* [TASK GOAL]
All lines of the records below that contain the word "mulheres" must be listed.

* [Data records]
────────────────

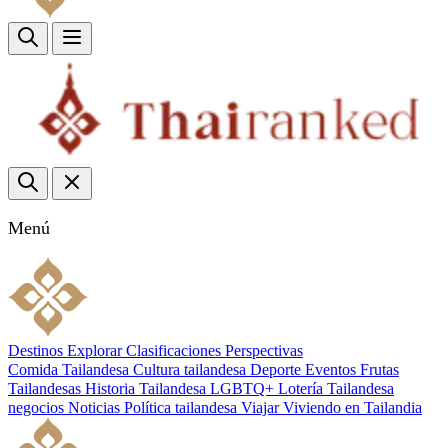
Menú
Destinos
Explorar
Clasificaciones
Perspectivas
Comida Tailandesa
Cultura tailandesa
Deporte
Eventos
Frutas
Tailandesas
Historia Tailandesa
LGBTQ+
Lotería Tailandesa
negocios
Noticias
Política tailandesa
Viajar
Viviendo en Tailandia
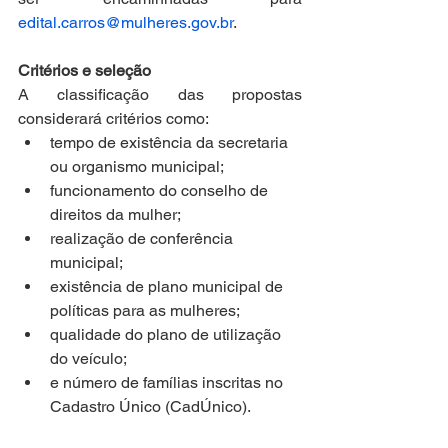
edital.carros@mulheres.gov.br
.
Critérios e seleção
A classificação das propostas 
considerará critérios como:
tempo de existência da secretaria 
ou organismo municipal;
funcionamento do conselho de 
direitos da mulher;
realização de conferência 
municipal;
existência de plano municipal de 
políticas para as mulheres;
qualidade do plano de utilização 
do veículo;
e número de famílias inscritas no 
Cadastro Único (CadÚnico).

────────────────

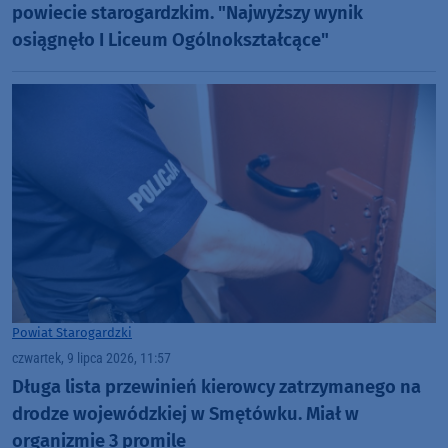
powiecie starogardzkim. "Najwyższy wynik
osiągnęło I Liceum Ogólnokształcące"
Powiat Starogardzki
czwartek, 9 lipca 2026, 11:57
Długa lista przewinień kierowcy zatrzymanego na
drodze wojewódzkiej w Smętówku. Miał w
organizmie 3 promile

────────────────

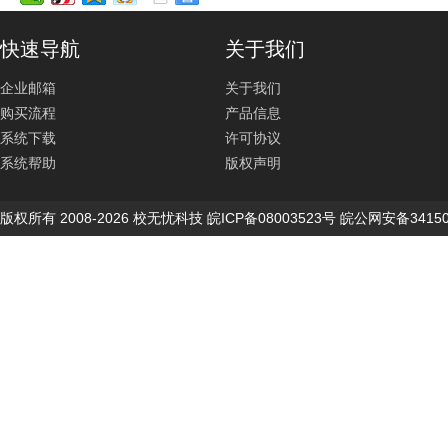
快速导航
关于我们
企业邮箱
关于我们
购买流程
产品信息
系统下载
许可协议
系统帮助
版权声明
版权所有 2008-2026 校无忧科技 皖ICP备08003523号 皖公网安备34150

────────────────

* [WRITTEN SOLUTION]
edital.carros@mulheres.gov.br
políticas para as mulheres;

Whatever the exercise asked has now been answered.